[Exercise] Every line containing "that" should be copied out. Go through the entries and find them.

Collected data:
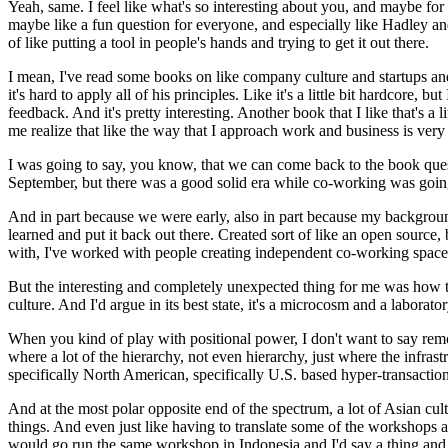
Yeah, same. I feel like what's so interesting about you, and maybe fo
maybe like a fun question for everyone, and especially like Hadley and
of like putting a tool in people's hands and trying to get it out there.
I mean, I've read some books on like company culture and startups and 
it's hard to apply all of his principles.
Like it's a little bit hardcore, 
feedback.
And it's pretty interesting.
Another book that I like that's a
me realize that like the way that I approach work and business is ver
I was going to say, you know, that we can come back to the book questio
September, but there was a good solid era while co-working was going
And in part because we were early, also in part because my backgroun
learned and put it back out there.
Created sort of like an open source,
with, I've worked with people creating independent co-working spaces
But the interesting and completely unexpected thing for me was how 
culture.
And I'd argue in its best state, it's a microcosm and a laborator
When you kind of play with positional power, I don't want to say remove 
where a lot of the hierarchy, not even hierarchy, just where the infras
specifically North American, specifically U.S. based hyper-transactional
And at the most polar opposite end of the spectrum, a lot of Asian cul
things.
And even just like having to translate some of the workshops a
would go run the same workshop in Indonesia and I'd say a thing and th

[Solution for this problem]
Another book that I like that's a
me realize that like the way that I approach work and business is ver
I was going to say, you know, that we can come back to the book questio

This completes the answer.